Question

Do positive or negative messages have a greater effect on behavior? Forty-two subjects were randomly assigned to one of two treatment groups, 21 per group. In one group, subjects read an introduction about a nonprofit organization followed by a negative message encouraging subjects to sign a petition for cleaner lakes. In the other group, subjects read the same introduction followed by a positive message encouraging subjects to sign the petition. All subjects were then tested to determine how strongly they intended to sign the petition, with higher scores indicating greater intent.
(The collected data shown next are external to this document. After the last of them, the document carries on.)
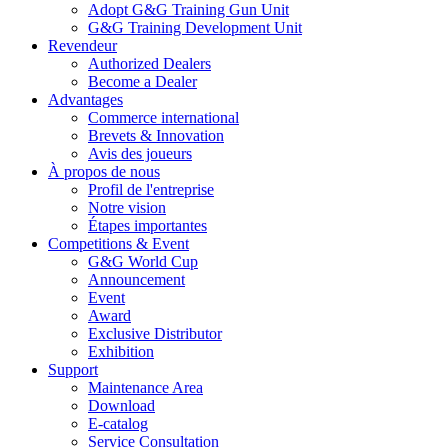
Adopt G&G Training Gun Unit
G&G Training Development Unit
Revendeur
Authorized Dealers
Become a Dealer
Advantages
Commerce international
Brevets & Innovation
Avis des joueurs
À propos de nous
Profil de l'entreprise
Notre vision
Étapes importantes
Competitions & Event
G&G World Cup
Announcement
Event
Award
Exclusive Distributor
Exhibition
Support
Maintenance Area
Download
E-catalog
Service Consultation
The 21 subjects receiving the negative message had a mean score of 9.64 with standard deviation 3.43; the 21 subjects receiving the positive message had a mean score of 15.84 with standard deviation 8.65.

At ???? = 0.05, is there enough evidence to say that a negative message results in a lower mean score?

Answer 1

We conclude that a negative message results in a lower mean score than positive message.

Explanation:

We are given that Forty-two subjects were randomly assigned to one of two treatment groups, 21 per group.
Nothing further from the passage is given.